[Provided entries — start]

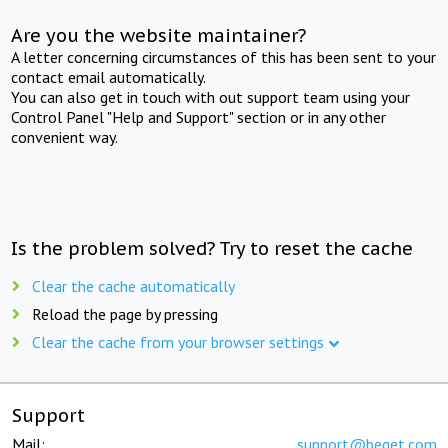
Are you the website maintainer?
A letter concerning circumstances of this has been sent to your
contact email automatically.
You can also get in touch with out support team using your
Control Panel "Help and Support" section or in any other
convenient way.
Is the problem solved? Try to reset the cache
Clear the cache automatically
Reload the page by pressing
Clear the cache from your browser settings
Support
Mail:
support@beget.com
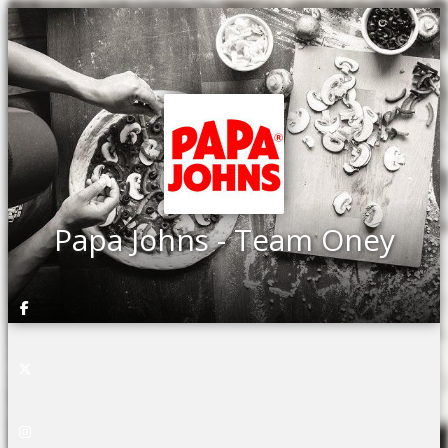
Papa Johns - Team Oney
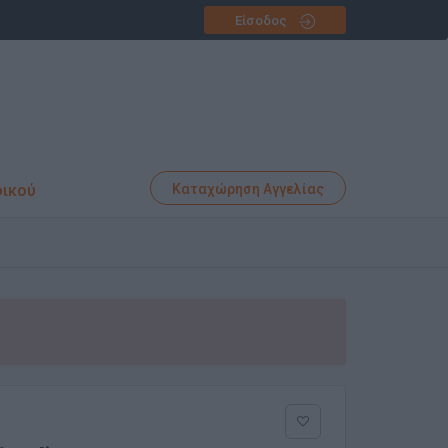
Είσοδος
φικού
Καταχώρηση Αγγελίας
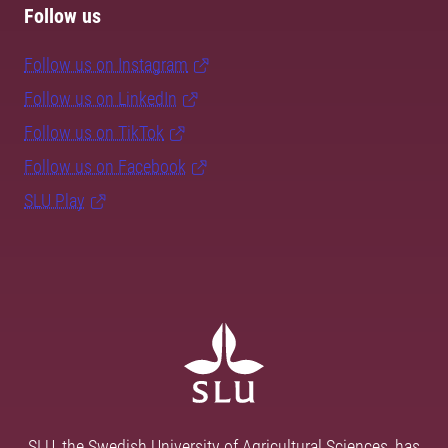
Follow us
Follow us on Instagram
Follow us on LinkedIn
Follow us on TikTok
Follow us on Facebook
SLU Play
SLU, the Swedish University of Agricultural Sciences, has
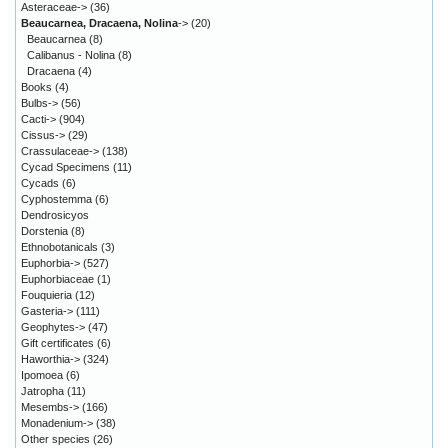
Asteraceae->
(36)
Beaucarnea, Dracaena, Nolina
->
(20)
Beaucarnea
(8)
Calibanus - Nolina
(8)
Dracaena
(4)
Books
(4)
Bulbs->
(56)
Cacti->
(904)
Cissus->
(29)
Crassulaceae->
(138)
Cycad Specimens
(11)
Cycads
(6)
Cyphostemma
(6)
Dendrosicyos
Dorstenia
(8)
Ethnobotanicals
(3)
Euphorbia->
(527)
Euphorbiaceae
(1)
Fouquieria
(12)
Gasteria->
(111)
Geophytes->
(47)
Gift certificates
(6)
Haworthia->
(324)
Ipomoea
(6)
Jatropha
(11)
Mesembs->
(166)
Monadenium->
(38)
Other species
(26)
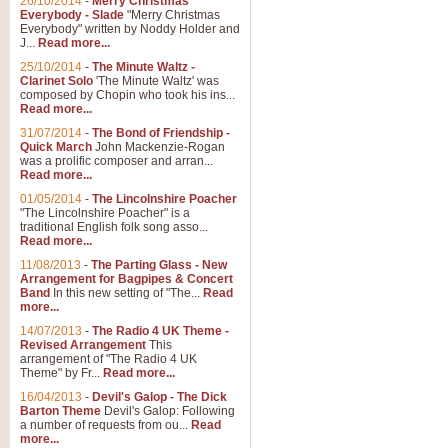
26/10/2014
-
Merry Christmas
Everybody - Slade
"Merry Christmas
Everybody" written by Noddy Holder and
J...
Read more...
25/10/2014
-
The Minute Waltz -
Clarinet Solo
'The Minute Waltz' was
composed by Chopin who took his ins...
Read more...
31/07/2014
-
The Bond of Friendship -
Quick March
John Mackenzie-Rogan
was a prolific composer and arran...
Read more...
01/05/2014
-
The Lincolnshire Poacher
"The Lincolnshire Poacher" is a
traditional English folk song asso...
Read more...
11/08/2013
-
The Parting Glass - New
Arrangement for Bagpipes & Concert
Band
In this new setting of "The...
Read
more...
14/07/2013
-
The Radio 4 UK Theme -
Revised Arrangement
This
arrangement of "The Radio 4 UK
Theme" by Fr...
Read more...
16/04/2013
-
Devil's Galop - The Dick
Barton Theme
Devil's Galop: Following
a number of requests from ou...
Read
more...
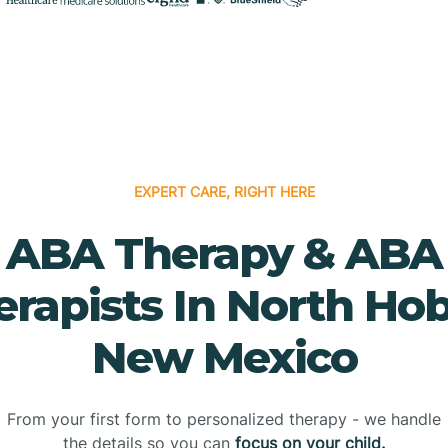
EXPERT CARE, RIGHT HERE
ABA Therapy & ABA
erapists In North Hob
New Mexico
From your first form to personalized therapy - we handle
the details so you can
focus on your child.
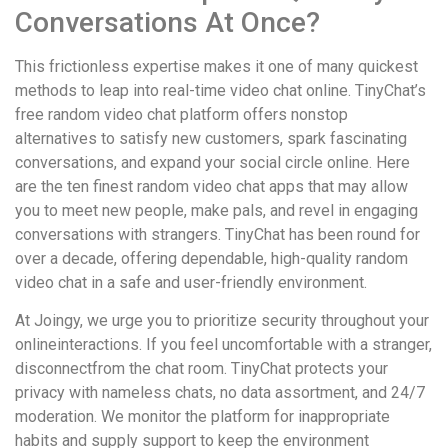
Conversations At Once?
This frictionless expertise makes it one of many quickest
methods to leap into real-time video chat online. TinyChat’s
free random video chat platform offers nonstop
alternatives to satisfy new customers, spark fascinating
conversations, and expand your social circle online. Here
are the ten finest random video chat apps that may allow
you to meet new people, make pals, and revel in engaging
conversations with strangers. TinyChat has been round for
over a decade, offering dependable, high-quality random
video chat in a safe and user-friendly environment.
At Joingy, we urge you to prioritize security throughout your
onlineinteractions. If you feel uncomfortable with a stranger,
disconnectfrom the chat room. TinyChat protects your
privacy with nameless chats, no data assortment, and 24/7
moderation. We monitor the platform for inappropriate
habits and supply support to keep the environment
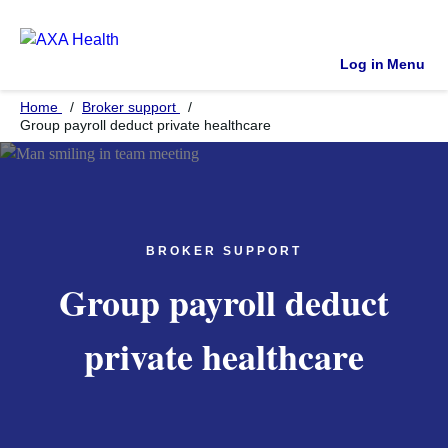
Log in
Menu
Home
Broker support
Group payroll deduct private healthcare
BROKER SUPPORT
Group payroll deduct
private healthcare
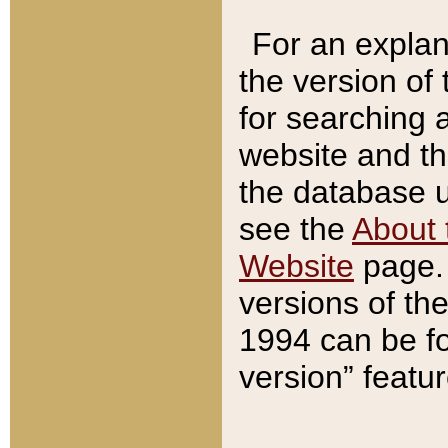
For an explan
the version of
for searching 
website and t
the database us
see the
About 
Website
page. 
versions of th
1994 can be fo
version” featu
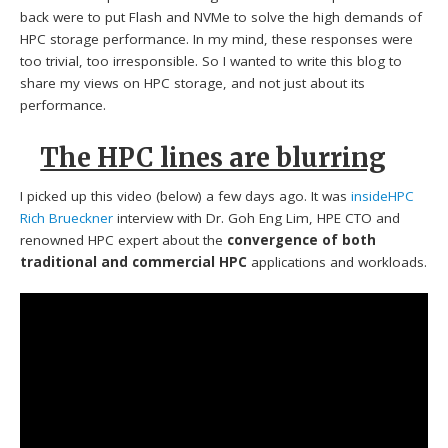
back were to put Flash and NVMe to solve the high demands of
HPC storage performance. In my mind, these responses were
too trivial, too irresponsible. So I wanted to write this blog to
share my views on HPC storage, and not just about its
performance.
The HPC lines are blurring
I picked up this video (below) a few days ago. It was
insideHPC
Rich Brueckner
interview with Dr. Goh Eng Lim, HPE CTO and
renowned HPC expert about the
convergence of both
traditional and commercial HPC
applications and workloads.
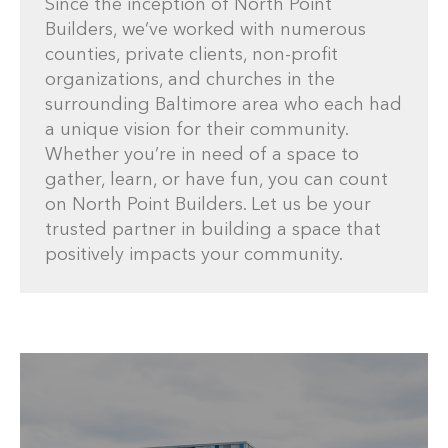
Since the inception of North Point
Builders, we’ve worked with numerous
counties, private clients, non-profit
organizations, and churches in the
surrounding Baltimore area who each had
a unique vision for their community.
Whether you’re in need of a space to
gather, learn, or have fun, you can count
on North Point Builders. Let us be your
trusted partner in building a space that
positively impacts your community.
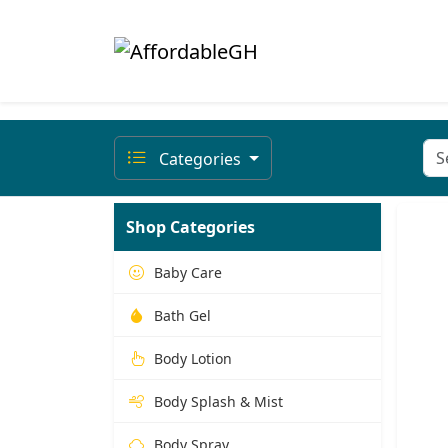
Categories
Shop Categories
Baby Care
Bath Gel
Body Lotion
Body Splash & Mist
Body Spray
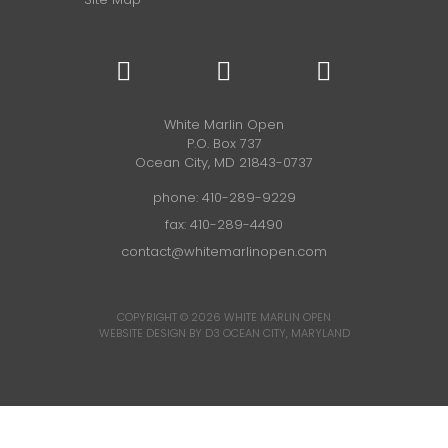
White Marlin Open
P.O. Box 737
Ocean City, MD 21843-0737
phone:
410-289-9229
fax: 410-289-4490
contact@whitemarlinopen.com
COPYRIGHT © 2026
WHITE MARLIN OPEN
WEBSITE DESIGN BY D3
OCEAN CITY, MARYLAND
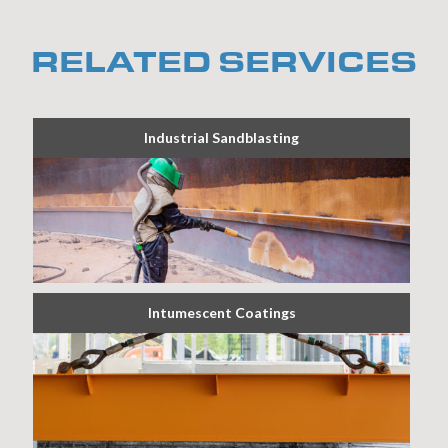
RELATED SERVICES
Industrial Sandblasting
Intumescent Coatings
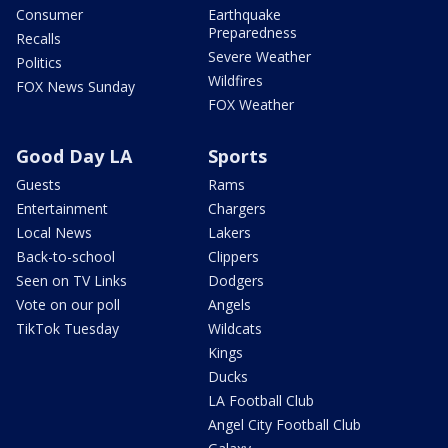
Consumer
Earthquake
Preparedness
Recalls
Severe Weather
Politics
Wildfires
FOX News Sunday
FOX Weather
Good Day LA
Sports
Guests
Rams
Entertainment
Chargers
Local News
Lakers
Back-to-school
Clippers
Seen on TV Links
Dodgers
Vote on our poll
Angels
TikTok Tuesday
Wildcats
Kings
Ducks
LA Football Club
Angel City Football Club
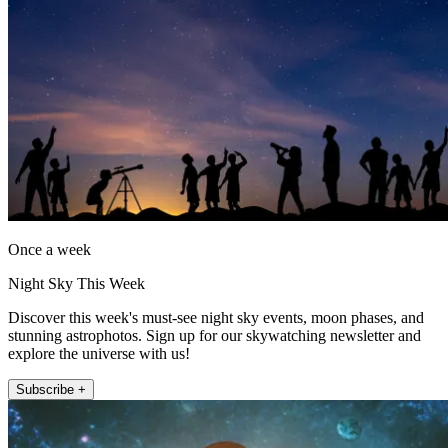
Once a week
Night Sky This Week
Discover this week's must-see night sky events, moon phases, and
stunning astrophotos. Sign up for our skywatching newsletter and
explore the universe with us!
Subscribe +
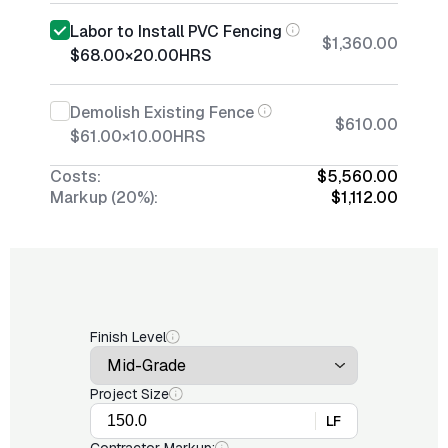
Labor to Install PVC Fencing
$1,360.00
$68.00
×
20.00
HRS
Demolish Existing Fence
$610.00
$61.00
×
10.00
HRS
Costs:
$5,560.00
Markup (20%):
$1,112.00
Finish Level
Project Size
LF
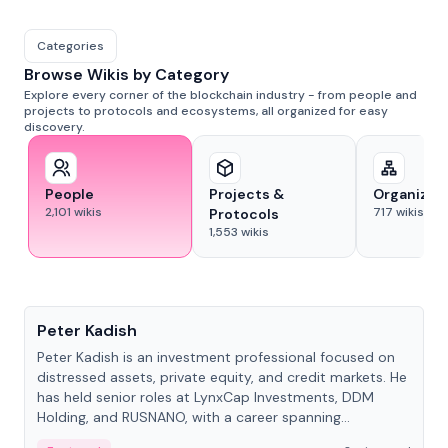
Categories
Browse Wikis by Category
Explore every corner of the blockchain industry - from people and
projects to protocols and ecosystems, all organized for easy
discovery.
People
Projects &
Organizat
2,101
wikis
717
wikis
Protocols
1,553
wikis
People
Peter Kadish
Peter Kadish is an investment professional focused on
distressed assets, private equity, and credit markets. He
has held senior roles at LynxCap Investments, DDM
Holding, and RUSNANO, with a career spanning
Switzerland and Russia.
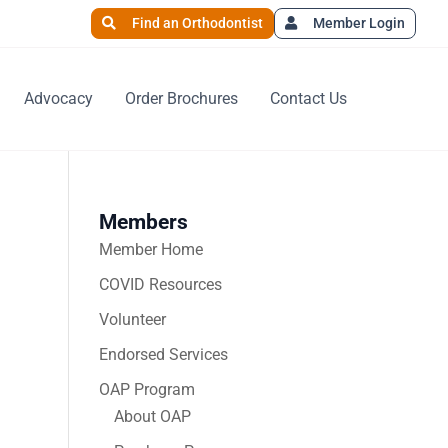
Find an Orthodontist
Member Login
Advocacy
Order Brochures
Contact Us
Members
Member Home
COVID Resources
Volunteer
Endorsed Services
OAP Program
About OAP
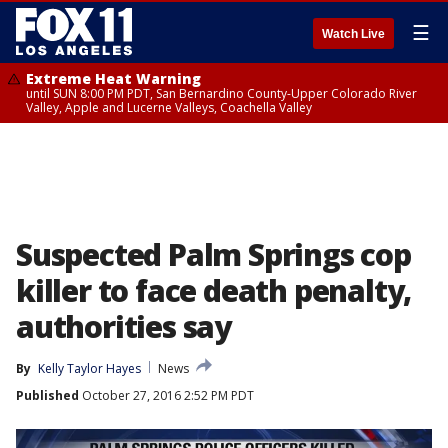
☰
Watch Live
Extreme Heat Warning
until SUN 8:00 PM PDT, San Bernardino County-Upper Colorado River
Valley, Apple and Lucerne Valleys, Coachella Valley
Suspected Palm Springs cop
killer to face death penalty,
authorities say
By
Kelly Taylor Hayes
News
Published
October 27, 2016 2:52 PM PDT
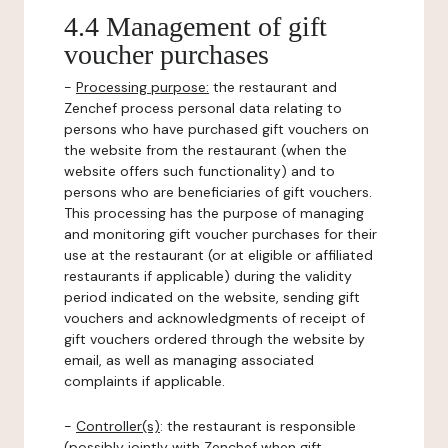
4.4 Management of gift
voucher purchases
-
Processing purpose:
the restaurant and
Zenchef process personal data relating to
persons who have purchased gift vouchers on
the website from the restaurant (when the
website offers such functionality) and to
persons who are beneficiaries of gift vouchers.
This processing has the purpose of managing
and monitoring gift voucher purchases for their
use at the restaurant (or at eligible or affiliated
restaurants if applicable) during the validity
period indicated on the website, sending gift
vouchers and acknowledgments of receipt of
gift vouchers ordered through the website by
email, as well as managing associated
complaints if applicable.
-
Controller(s)
: the restaurant is responsible
(possibly jointly with Zenchef when gift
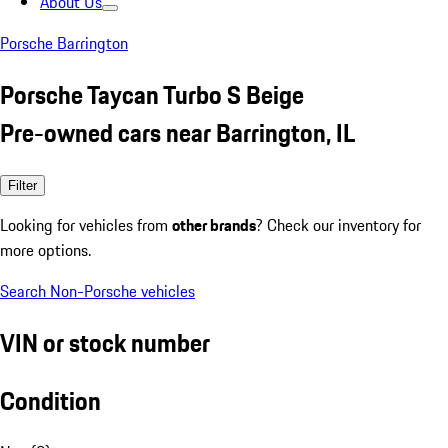
About Us
Porsche Barrington
Porsche Taycan Turbo S Beige
Pre-owned cars near Barrington, IL
Filter
Looking for vehicles from
other brands
? Check our inventory for
more options.
Search Non-Porsche vehicles
VIN or stock number
Condition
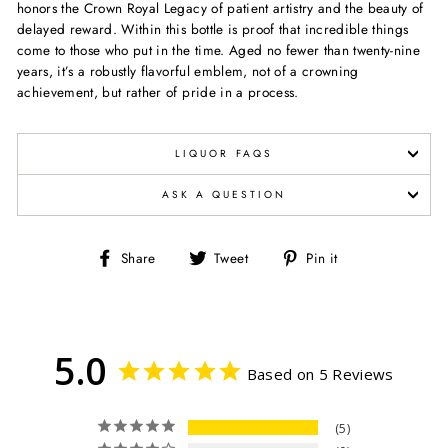
honors the Crown Royal Legacy of patient artistry and the beauty of
delayed reward. Within this bottle is proof that incredible things
come to those who put in the time. Aged no fewer than twenty-nine
years, it’s a robustly flavorful emblem, not of a crowning
achievement, but rather of pride in a process.
LIQUOR FAQS
ASK A QUESTION
Share
Tweet
Pin
Share
Tweet
Pin it
on
on
on
Facebook
Twitter
Pinterest
5.0
Based on 5 Reviews
5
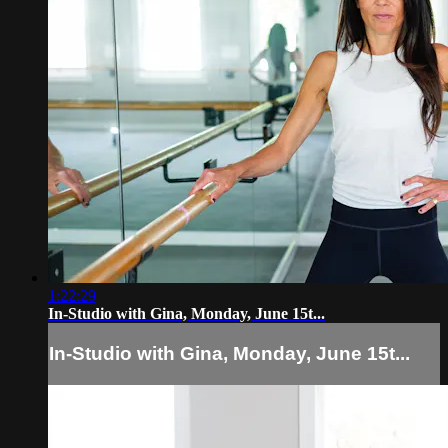
1:22:29
In-Studio with Gina, Monday, June 15t...
In-Studio with Gina, Monday, June 15t...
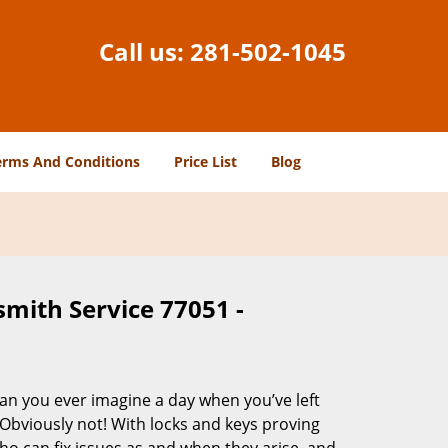
Call us:
281-502-1045
erms And Conditions
Price List
Blog
smith Service 77051 -
Can you ever imagine a day when you’ve left
 Obviously not! With locks and keys proving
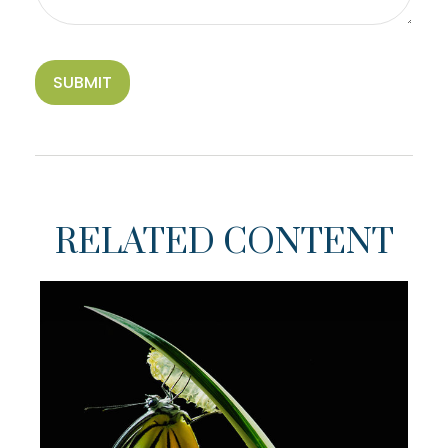
RELATED CONTENT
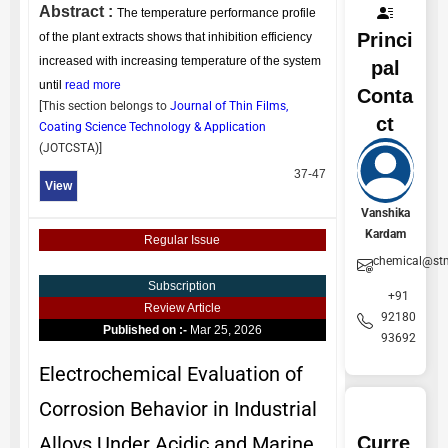
Abstract :
The temperature performance profile
Princi
of the plant extracts shows that inhibition efficiency
increased with increasing temperature of the system
pal
until
read more
Conta
[This section belongs to
Journal of Thin Films,
ct
Coating Science Technology & Application
(
JOTCSTA
)]
37-47
View
Vanshika
Kardam
Regular Issue
chemical@st
Subscription
+91
Review Article
92180
Published on :-
Mar 25, 2026
93692
Electrochemical Evaluation of
Corrosion Behavior in Industrial
Curre
Alloys Under Acidic and Marine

[Provided entries — finish]

■ **Work order**:
Among the entries above, take the lines from the one with "From your first" through the one with "back were to" and retype them exactly, leaving out the pictures.

■ **Output for this exercise**:
From your first form to personalized therapy - we handle
the details so you can
focus on your child.
Conversations At Once?
This frictionless expertise makes it one of many quickest
methods to leap into real-time video chat online. TinyChat’s
free random video chat platform offers nonstop
alternatives to satisfy new customers, spark fascinating
conversations, and expand your social circle online. Here
are the ten finest random video chat apps that may allow
you to meet new people, make pals, and revel in engaging
conversations with strangers. TinyChat has been round for
over a decade, offering dependable, high-quality random
video chat in a safe and user-friendly environment.
At Joingy, we urge you to prioritize security throughout your
onlineinteractions. If you feel uncomfortable with a stranger,
disconnectfrom the chat room. TinyChat protects your
privacy with nameless chats, no data assortment, and 24/7
moderation. We monitor the platform for inappropriate
habits and supply support to keep the environment
Log in
Menu
Home
Broker support
Group payroll deduct private healthcare
BROKER SUPPORT
Group payroll deduct
private healthcare
For an explan
the version of
for searching 
website and t
the database us
see the
About 
Website
page. 
versions of th
1994 can be fo
version” featu
back were to put Flash and NVMe to solve the high demands of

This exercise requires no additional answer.